It's no easy task to replace a player that produced the way Carlos Beltran did for the Mets in 2011.
Beltran rediscovered the fountain of youth and was in the midst of a career year, perhaps his finest since 2008, when the Mets traded him to the San Francisco Giants on Wednesday.
The right fielder led the Mets in home runs with 15, as well as in the RBI department with 66.
However, the trade of Beltran does not have to translate into the termination of the Mets' season. As we saw last night, this Mets offense is more than capable of producing without Carlos, pending breakout performances from other offensive sources.
Let's take a look at the three players that must step up in Carlos Beltran's absence if the Mets wish to continue flirting with contention.
David Wright is getting hot at the right time.
He's seen his average rise 33 points since returning from his extended stay on the DL, while collecting two home runs and 10 RBI.
If the Mets want any chance of contending from here on out in 2011, David will have to continue this torrid pace.
With Beltran gone, Wright is the most feared bat in the Mets lineup, and he'll have to produce in that role in order to mask the deficiencies that this offense could face without Beltran.
It's a familiar plea, wouldn't you say?
Mets fans have been waiting for Bay to emerge and "be the man" from the moment he arrived in Queens.
Despite a rare extra-base hit in the series-opener with the Reds, Bay hasn't shown much inclination to break out and shoulder some of the offensive load with Beltran no longer around.

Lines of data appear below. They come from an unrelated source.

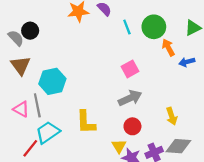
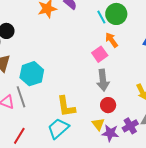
cyan line: (127, 27) -> (101, 17), moved
orange arrow: (168, 47) -> (112, 40), moved
gray arrow: (130, 98) -> (103, 80), turned 115
cyan trapezoid: (48, 132) -> (58, 129), moved

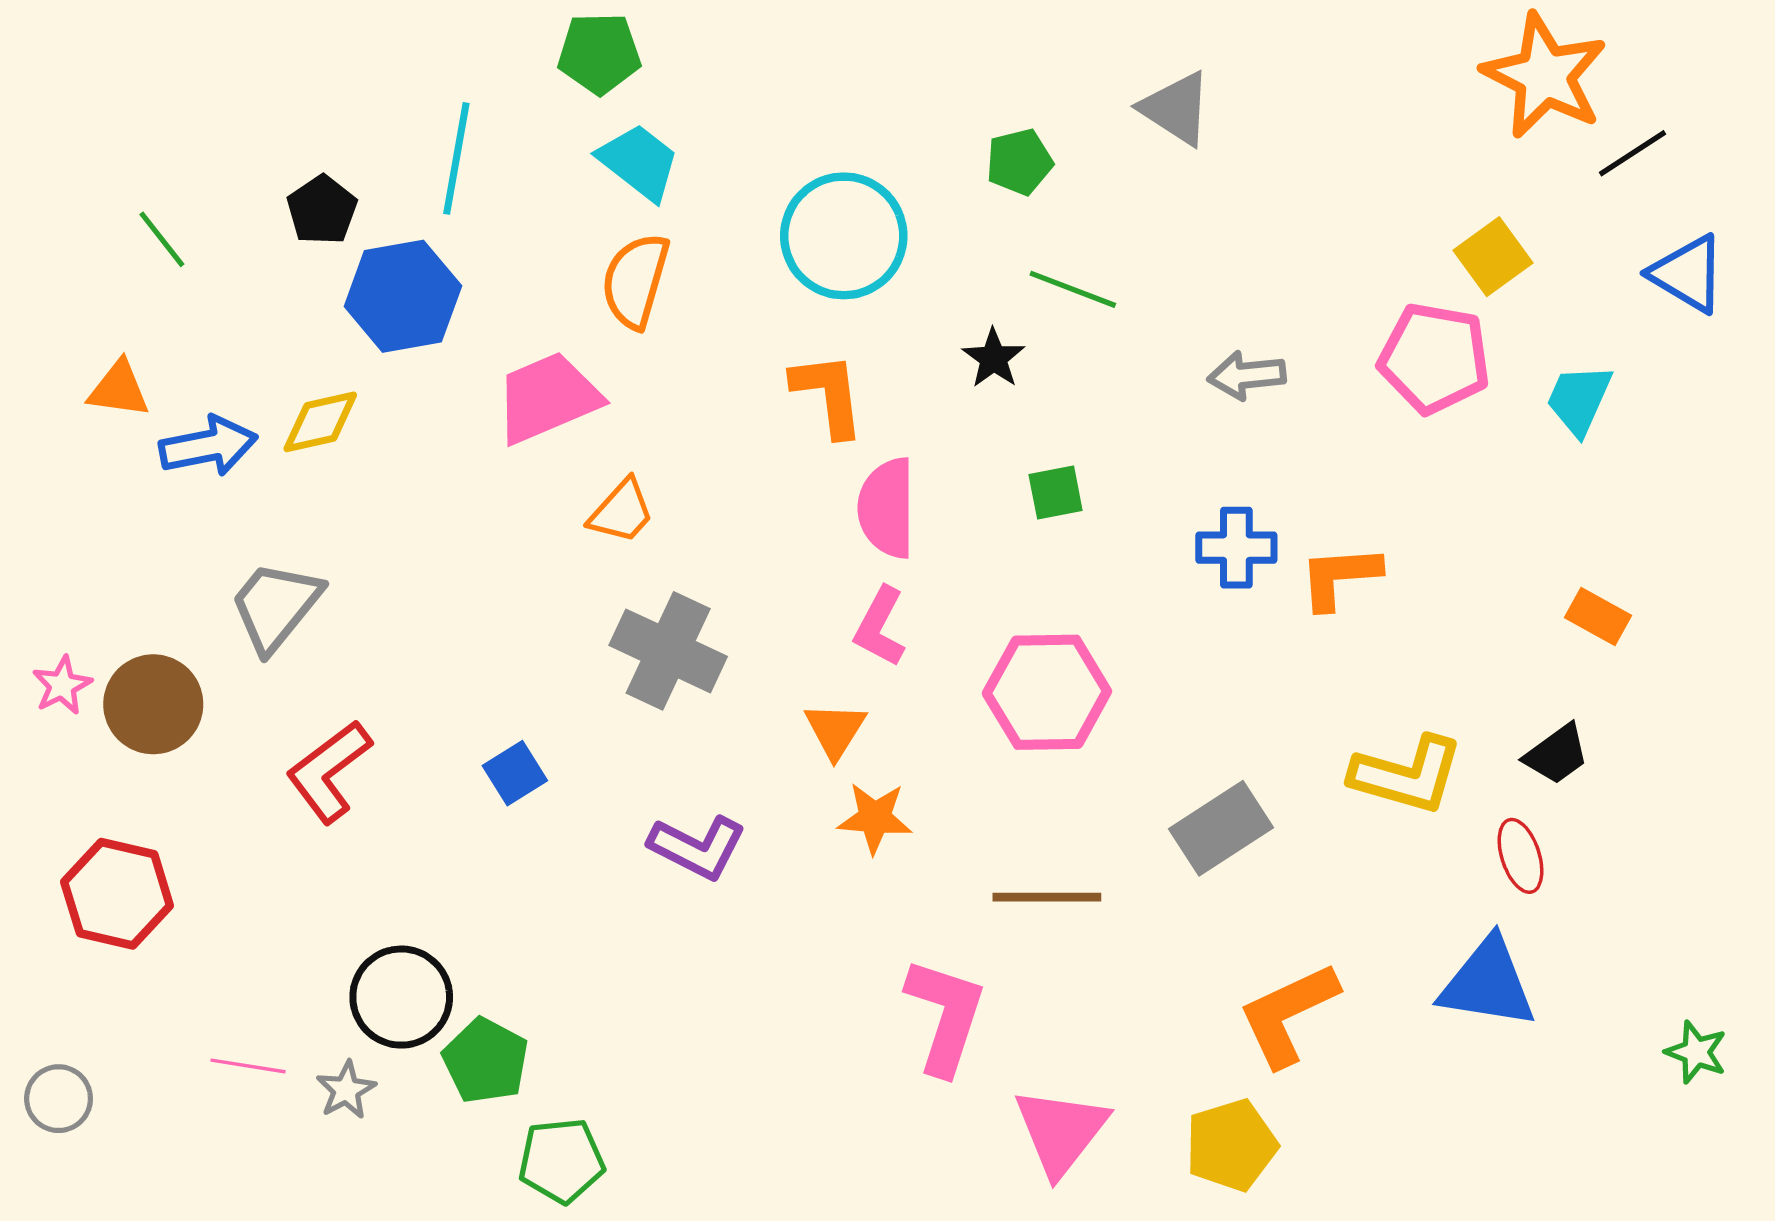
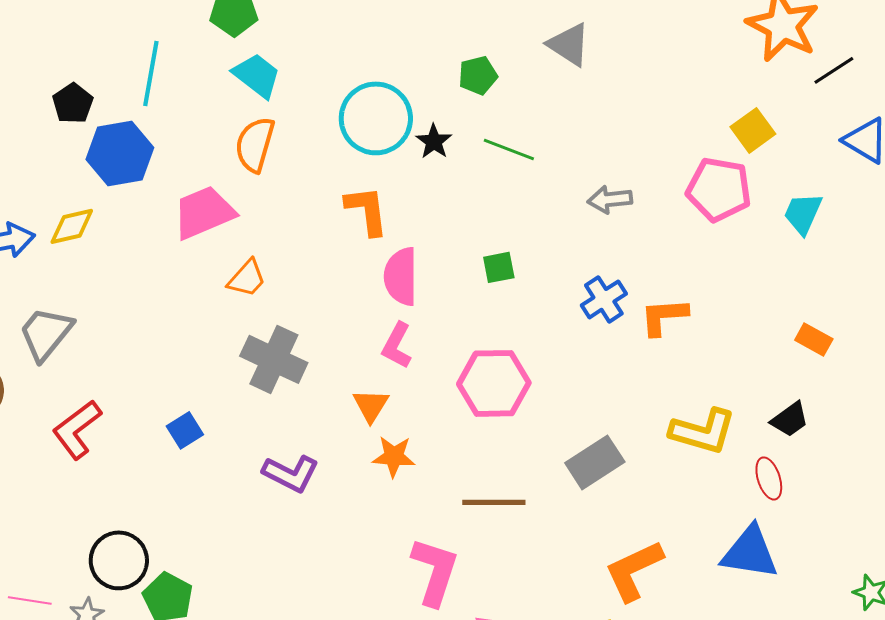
black star: (994, 358) -> (434, 141), moved
blue cross: (1236, 548) -> (604, 299), turned -33

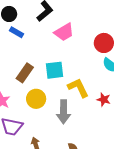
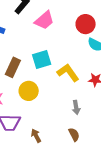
gray arrow: (64, 112) -> (76, 107), moved, size x0.6

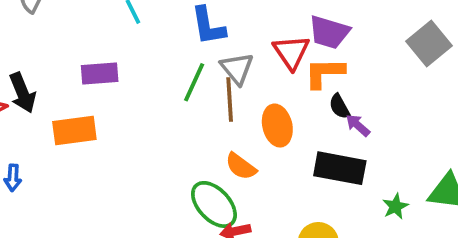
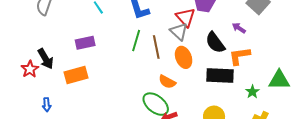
gray triangle: (237, 68) -> (179, 31), moved
orange L-shape: (325, 73) -> (240, 56), moved
black semicircle: (339, 106) -> (215, 43), size x1.6
purple arrow: (358, 125) -> (239, 28), moved

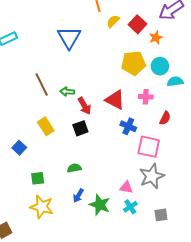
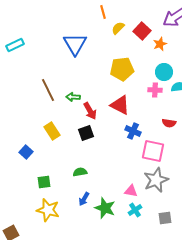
yellow pentagon: (133, 63) -> (122, 69), moved
pink cross: (146, 97) -> (155, 90), moved
red semicircle: (165, 118) -> (169, 123), turned 72

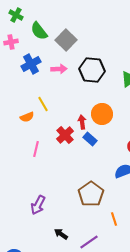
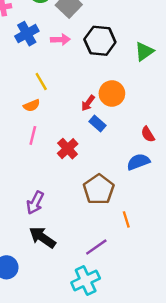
orange semicircle: (27, 117) -> (32, 105), moved
red arrow: (82, 122) -> (88, 103), turned -136
red cross: (65, 135) -> (68, 149), moved
black arrow: (61, 234) -> (42, 237), moved, size x1.6

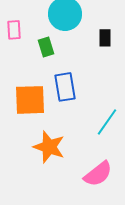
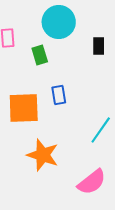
blue rectangle: (65, 87) -> (59, 95), size x0.7

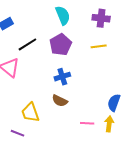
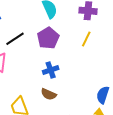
yellow line: (99, 46) -> (86, 39), turned -56

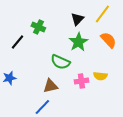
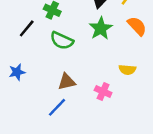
green semicircle: (60, 62) -> (62, 41), moved
pink cross: (81, 81) -> (103, 91), moved, turned 32

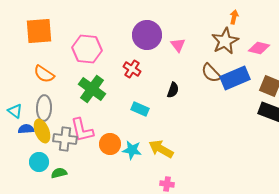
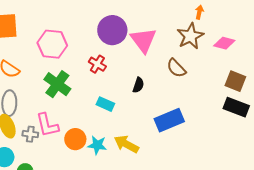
pink triangle: (178, 45) -> (143, 40), size x1.8
blue rectangle: (235, 78) -> (169, 120), moved
gray cross: (65, 139) -> (30, 134), size x0.7

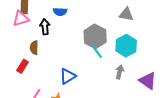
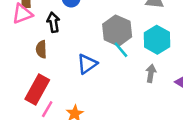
red rectangle: (23, 66) -> (37, 89), moved, size x1.6
blue triangle: (68, 76) -> (87, 64), moved

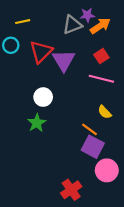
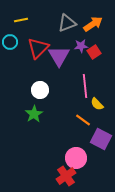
purple star: (87, 15) -> (81, 46), moved
pink line: (101, 79) -> (85, 86), moved, turned 70
purple square: (93, 147) -> (101, 139), moved
pink circle: (107, 170) -> (76, 158), moved

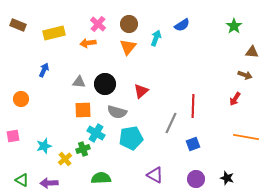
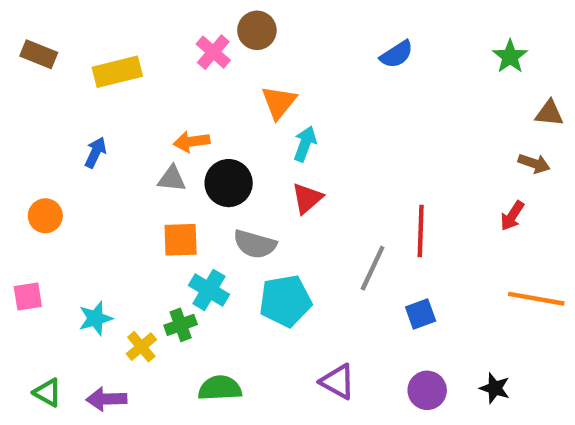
brown circle: (129, 24) -> (257, 30), moved
cyan arrow: (156, 38) -> (305, 144), moved
orange arrow: (88, 43) -> (191, 142), moved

However, if the Mets expect to stay relevant in 2011, it can't be stressed enough how much Jason Bay means to this lineup. If he can somehow turn his season around and revert to even a fraction of his old form, the Mets may be looking a playoff run square in the eye.
But I regress.
This is Jason Bay we're talking about, and he's given us absolutely no reason to expect he's capable of such feats while wearing a Mets uniform.
But boy, if he ever wanted to mend fences with Mets fans and start earning his contract, now would appear to be the opportune time.
When Lucas Duda steps up to the plate, it's as if he takes on the form of a ticking time bomb.
He's a monster home run waiting to happen, and last night he didn't disappoint.
In his first start in right field replacing the departed Carlos Beltran, Duda blasted a solo shot, and the home run seemed to take on a life of its own. It was as if Duda was proclaiming, "Hey, we'll be all right."
Duda will need to continue to make these proclamations if the Mets want to hang around the wild-card hunt in 2011.
If he can somehow rediscover his power stroke that launched him to legendary status in Buffalo, he'll form a nice 3-4-5 in the middle of the Mets' order along with David Wright and Daniel Murphy.